Collection entries
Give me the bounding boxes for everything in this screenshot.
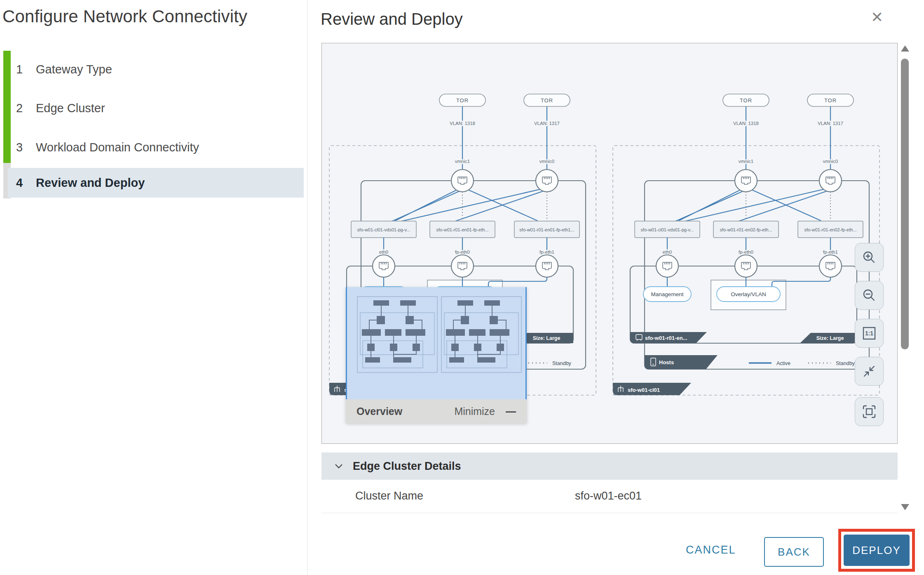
edge-nic-port-icon: [373, 255, 395, 277]
fit-to-screen-icon: [861, 403, 877, 420]
sidebar-step-gateway-type[interactable]: 1 Gateway Type: [8, 54, 304, 84]
vmnic-port-icon: [451, 170, 474, 192]
vlan-label: VLAN: 1318: [733, 121, 759, 126]
deploy-highlight-box: DEPLOY: [838, 529, 915, 572]
legend-standby-label: Standby: [552, 361, 572, 366]
wizard-sidebar: Configure Network Connectivity 1 Gateway…: [0, 0, 307, 575]
back-button[interactable]: BACK: [764, 537, 824, 567]
edge-nic-label: eth0: [379, 250, 388, 255]
vlan-label: VLAN: 1317: [534, 121, 560, 126]
edge-nic-label: fp-eth0: [455, 250, 470, 255]
step-label: Workload Domain Connectivity: [36, 141, 199, 154]
portgroup-label: sfo-w01-r01-en01-fp-eth...: [436, 227, 488, 232]
nic-teaming-lines: [389, 189, 545, 222]
step-number: 2: [16, 101, 30, 115]
edge-nic-label: fp-eth0: [739, 250, 753, 255]
section-title: Edge Cluster Details: [353, 460, 461, 473]
portgroup-label: sfo-w01-r01-en02-fp-eth...: [720, 227, 772, 232]
edge-nic-label: eth0: [663, 250, 672, 255]
scrollbar-thumb[interactable]: [901, 59, 909, 349]
collapse-icon: [861, 363, 877, 379]
close-icon[interactable]: ✕: [868, 8, 886, 26]
edge-nic-label: fp-eth1: [823, 250, 838, 255]
zoom-out-button[interactable]: [855, 281, 884, 310]
vmnic-port-icon: [819, 170, 842, 192]
sidebar-step-review-and-deploy[interactable]: 4 Review and Deploy: [8, 168, 304, 198]
minimap-viewport[interactable]: [346, 287, 527, 399]
step-label: Review and Deploy: [36, 176, 145, 190]
minimap-thumbnail: [357, 296, 438, 373]
portgroup-label: sfo-w01-cl01-vds01-pg-v...: [357, 227, 410, 232]
legend-standby-label: Standby: [836, 361, 855, 366]
hosts-tab-label: Hosts: [659, 359, 674, 365]
step-number: 1: [16, 63, 30, 76]
minimize-icon: —: [506, 405, 516, 417]
step-number: 4: [16, 176, 30, 190]
zoom-in-icon: [861, 250, 877, 265]
edge-nic-port-icon: [451, 255, 474, 277]
edge-nic-port-icon: [819, 255, 842, 277]
portgroup-label: sfo-w01-cl01-vds01-pg-v...: [641, 227, 694, 232]
tor-label: TOR: [456, 97, 469, 104]
minimap-minimize-button[interactable]: Minimize —: [454, 405, 516, 417]
network-topology-canvas[interactable]: TOR TOR VLAN: 1318 VLAN: 1317 vmnic1 vmn…: [321, 43, 898, 444]
cancel-button[interactable]: CANCEL: [686, 544, 736, 556]
edge-cluster-details-header[interactable]: Edge Cluster Details: [321, 452, 898, 480]
zoom-in-button[interactable]: [855, 243, 884, 272]
minimize-label: Minimize: [454, 405, 495, 417]
legend-active-label: Active: [776, 361, 790, 366]
step-label: Gateway Type: [36, 63, 112, 76]
tor-label: TOR: [541, 97, 553, 104]
scroll-down-arrow[interactable]: [901, 504, 909, 510]
management-label: Management: [651, 291, 684, 297]
tor-label: TOR: [740, 97, 752, 104]
step-label: Edge Cluster: [36, 101, 105, 115]
svg-text:1:1: 1:1: [865, 330, 873, 337]
detail-row-cluster-name: Cluster Name sfo-w01-ec01: [321, 480, 898, 513]
minimap-toolbar: Overview Minimize —: [346, 399, 527, 423]
configure-network-connectivity-wizard: Configure Network Connectivity 1 Gateway…: [0, 0, 924, 575]
portgroup-label: sfo-w01-r01-en01-fp-eth1...: [519, 227, 574, 232]
size-badge-label: Size: Large: [816, 335, 844, 341]
edge-nic-label: fp-eth1: [539, 250, 554, 255]
row-value: sfo-w01-ec01: [575, 490, 642, 502]
collapse-view-button[interactable]: [855, 357, 884, 386]
edge-nic-port-icon: [536, 255, 558, 277]
overlay-vlan-label: Overlay/VLAN: [731, 291, 766, 297]
tor-label: TOR: [824, 97, 837, 104]
cluster-diagram-en02: TOR TOR VLAN: 1318 VLAN: 1317 vmnic1 vmn…: [613, 94, 879, 395]
page-title: Review and Deploy: [321, 10, 463, 28]
vmnic-label: vmnic0: [823, 159, 838, 164]
zoom-reset-button[interactable]: 1:1: [855, 319, 884, 348]
minimap-thumbnail: [441, 296, 522, 373]
step-number: 3: [16, 141, 30, 154]
uplink-lines: [746, 106, 830, 170]
row-label: Cluster Name: [355, 490, 423, 502]
vmnic-label: vmnic1: [455, 159, 470, 164]
vlan-label: VLAN: 1317: [818, 121, 843, 126]
zoom-out-icon: [861, 288, 877, 303]
chevron-down-icon: [334, 462, 344, 470]
size-badge-label: Size: Large: [533, 335, 560, 341]
portgroup-label: sfo-w01-r01-en02-fp-eth...: [804, 227, 856, 232]
scroll-up-arrow[interactable]: [901, 45, 909, 52]
deploy-button[interactable]: DEPLOY: [844, 535, 910, 566]
wizard-title: Configure Network Connectivity: [2, 7, 299, 26]
edge-nic-port-icon: [656, 255, 678, 277]
vmnic-port-icon: [735, 170, 757, 192]
minimap-overview-panel: Overview Minimize —: [346, 287, 527, 423]
sidebar-step-workload-domain-connectivity[interactable]: 3 Workload Domain Connectivity: [8, 132, 304, 162]
vmnic-port-icon: [536, 170, 558, 192]
vlan-label: VLAN: 1318: [450, 121, 475, 126]
minimap-title: Overview: [356, 405, 402, 417]
vmnic-label: vmnic1: [739, 159, 753, 164]
sidebar-step-edge-cluster[interactable]: 2 Edge Cluster: [8, 93, 304, 123]
nic-teaming-lines: [673, 189, 828, 222]
edge-nic-port-icon: [735, 255, 757, 277]
fit-to-screen-button[interactable]: [855, 397, 884, 426]
cluster-tag-label: sfo-w01-cl01: [628, 387, 660, 393]
edge-node-tag-label: sfo-w01-r01-en...: [645, 335, 687, 341]
one-to-one-icon: 1:1: [861, 325, 877, 342]
vmnic-label: vmnic0: [539, 159, 554, 164]
uplink-lines: [462, 106, 547, 170]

> _Work order_
Write the lines above out again exactly, without any of their pictures.

> _Result of this task_
Give me the bounding boxes for everything in this screenshot.
edge-nic-port-icon: [373, 255, 395, 277]
fit-to-screen-icon: [861, 403, 877, 420]
sidebar-step-gateway-type[interactable]: 1 Gateway Type: [8, 54, 304, 84]
vmnic-port-icon: [451, 170, 474, 192]
vlan-label: VLAN: 1318: [733, 121, 759, 126]
deploy-highlight-box: DEPLOY: [838, 529, 915, 572]
legend-standby-label: Standby: [552, 361, 572, 366]
wizard-sidebar: Configure Network Connectivity 1 Gateway…: [0, 0, 307, 575]
back-button[interactable]: BACK: [764, 537, 824, 567]
edge-nic-label: eth0: [379, 250, 388, 255]
vlan-label: VLAN: 1317: [534, 121, 560, 126]
edge-nic-label: fp-eth0: [455, 250, 470, 255]
step-label: Workload Domain Connectivity: [36, 141, 199, 154]
portgroup-label: sfo-w01-r01-en01-fp-eth...: [436, 227, 488, 232]
nic-teaming-lines: [389, 189, 545, 222]
step-number: 2: [16, 101, 30, 115]
edge-nic-label: fp-eth0: [739, 250, 753, 255]
section-title: Edge Cluster Details: [353, 460, 461, 473]
portgroup-label: sfo-w01-r01-en02-fp-eth...: [720, 227, 772, 232]
edge-nic-label: eth0: [663, 250, 672, 255]
scrollbar-thumb[interactable]: [901, 59, 909, 349]
collapse-icon: [861, 363, 877, 379]
close-icon[interactable]: ✕: [868, 8, 886, 26]
edge-nic-label: fp-eth1: [823, 250, 838, 255]
zoom-out-button[interactable]: [855, 281, 884, 310]
vmnic-port-icon: [819, 170, 842, 192]
sidebar-step-review-and-deploy[interactable]: 4 Review and Deploy: [8, 168, 304, 198]
minimap-viewport[interactable]: [346, 287, 527, 399]
step-label: Review and Deploy: [36, 176, 145, 190]
minimap-thumbnail: [357, 296, 438, 373]
portgroup-label: sfo-w01-cl01-vds01-pg-v...: [357, 227, 410, 232]
legend-standby-label: Standby: [836, 361, 855, 366]
hosts-tab-label: Hosts: [659, 359, 674, 365]
step-number: 1: [16, 63, 30, 76]
minimize-icon: —: [506, 405, 516, 417]
step-number: 4: [16, 176, 30, 190]
zoom-in-icon: [861, 250, 877, 265]
edge-nic-port-icon: [451, 255, 474, 277]
edge-nic-port-icon: [819, 255, 842, 277]
portgroup-label: sfo-w01-cl01-vds01-pg-v...: [641, 227, 694, 232]
tor-label: TOR: [456, 97, 469, 104]
minimap-minimize-button[interactable]: Minimize —: [454, 405, 516, 417]
network-topology-canvas[interactable]: TOR TOR VLAN: 1318 VLAN: 1317 vmnic1 vmn…: [321, 43, 898, 444]
cancel-button[interactable]: CANCEL: [686, 544, 736, 556]
edge-cluster-details-header[interactable]: Edge Cluster Details: [321, 452, 898, 480]
zoom-in-button[interactable]: [855, 243, 884, 272]
minimize-label: Minimize: [454, 405, 495, 417]
legend-active-label: Active: [776, 361, 790, 366]
step-label: Gateway Type: [36, 63, 112, 76]
tor-label: TOR: [541, 97, 553, 104]
scroll-down-arrow[interactable]: [901, 504, 909, 510]
management-label: Management: [651, 291, 684, 297]
tor-label: TOR: [740, 97, 752, 104]
step-label: Edge Cluster: [36, 101, 105, 115]
svg-text:1:1: 1:1: [865, 330, 873, 337]
detail-row-cluster-name: Cluster Name sfo-w01-ec01: [321, 480, 898, 513]
minimap-toolbar: Overview Minimize —: [346, 399, 527, 423]
configure-network-connectivity-wizard: Configure Network Connectivity 1 Gateway…: [0, 0, 924, 575]
portgroup-label: sfo-w01-r01-en01-fp-eth1...: [519, 227, 574, 232]
size-badge-label: Size: Large: [816, 335, 844, 341]
edge-nic-label: fp-eth1: [539, 250, 554, 255]
row-value: sfo-w01-ec01: [575, 490, 642, 502]
collapse-view-button[interactable]: [855, 357, 884, 386]
edge-nic-port-icon: [536, 255, 558, 277]
overlay-vlan-label: Overlay/VLAN: [731, 291, 766, 297]
tor-label: TOR: [824, 97, 837, 104]
cluster-diagram-en02: TOR TOR VLAN: 1318 VLAN: 1317 vmnic1 vmn…: [613, 94, 879, 395]
page-title: Review and Deploy: [321, 10, 463, 28]
vmnic-label: vmnic0: [823, 159, 838, 164]
zoom-reset-button[interactable]: 1:1: [855, 319, 884, 348]
minimap-thumbnail: [441, 296, 522, 373]
step-number: 3: [16, 141, 30, 154]
uplink-lines: [746, 106, 830, 170]
row-label: Cluster Name: [355, 490, 423, 502]
vmnic-label: vmnic1: [455, 159, 470, 164]
vlan-label: VLAN: 1317: [818, 121, 843, 126]
zoom-out-icon: [861, 288, 877, 303]
chevron-down-icon: [334, 462, 344, 470]
size-badge-label: Size: Large: [533, 335, 560, 341]
portgroup-label: sfo-w01-r01-en02-fp-eth...: [804, 227, 856, 232]
scroll-up-arrow[interactable]: [901, 45, 909, 52]
deploy-button[interactable]: DEPLOY: [844, 535, 910, 566]
wizard-title: Configure Network Connectivity: [2, 7, 299, 26]
edge-nic-port-icon: [656, 255, 678, 277]
vmnic-port-icon: [735, 170, 757, 192]
minimap-overview-panel: Overview Minimize —: [346, 287, 527, 423]
sidebar-step-workload-domain-connectivity[interactable]: 3 Workload Domain Connectivity: [8, 132, 304, 162]
vmnic-port-icon: [536, 170, 558, 192]
vlan-label: VLAN: 1318: [450, 121, 475, 126]
minimap-title: Overview: [356, 405, 402, 417]
vmnic-label: vmnic1: [739, 159, 753, 164]
sidebar-step-edge-cluster[interactable]: 2 Edge Cluster: [8, 93, 304, 123]
nic-teaming-lines: [673, 189, 828, 222]
edge-nic-port-icon: [735, 255, 757, 277]
fit-to-screen-button[interactable]: [855, 397, 884, 426]
cluster-tag-label: sfo-w01-cl01: [628, 387, 660, 393]
edge-node-tag-label: sfo-w01-r01-en...: [645, 335, 687, 341]
one-to-one-icon: 1:1: [861, 325, 877, 342]
vmnic-label: vmnic0: [539, 159, 554, 164]
uplink-lines: [462, 106, 547, 170]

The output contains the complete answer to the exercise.